• _EXERCISE GOAL_:
Among the entries that follow, the required portion opens with the line containing "Services. Reseñas reales" and closes with the line containing "todo el área de San Antonio.". Give that portion again exactly, and nothing else.

• _SOURCE RECORDS_:
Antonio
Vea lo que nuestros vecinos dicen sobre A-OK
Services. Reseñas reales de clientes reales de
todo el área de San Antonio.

...

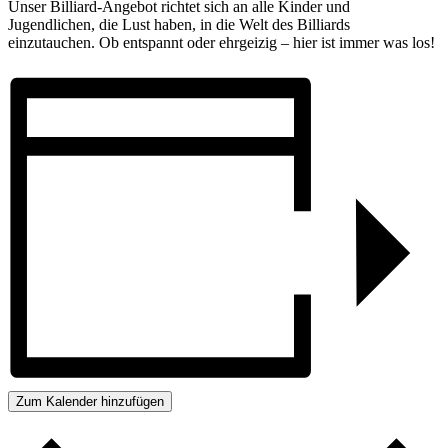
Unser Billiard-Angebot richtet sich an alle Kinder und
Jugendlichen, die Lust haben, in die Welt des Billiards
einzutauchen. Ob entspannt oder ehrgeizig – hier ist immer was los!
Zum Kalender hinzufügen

--

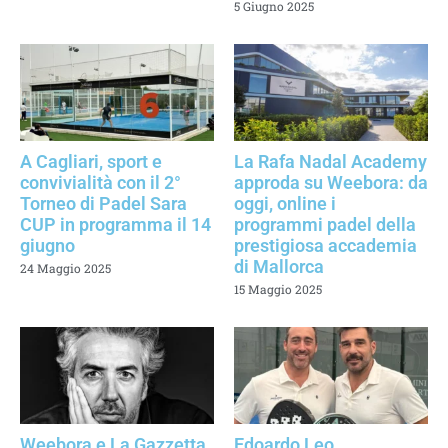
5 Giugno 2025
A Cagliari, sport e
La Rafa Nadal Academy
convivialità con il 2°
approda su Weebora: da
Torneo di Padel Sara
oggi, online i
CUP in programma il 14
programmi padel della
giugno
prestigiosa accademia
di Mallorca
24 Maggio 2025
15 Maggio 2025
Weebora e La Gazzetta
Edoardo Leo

• _RESPONSE TO THIS EXERCISE_:
Services. Reseñas reales de clientes reales de
todo el área de San Antonio.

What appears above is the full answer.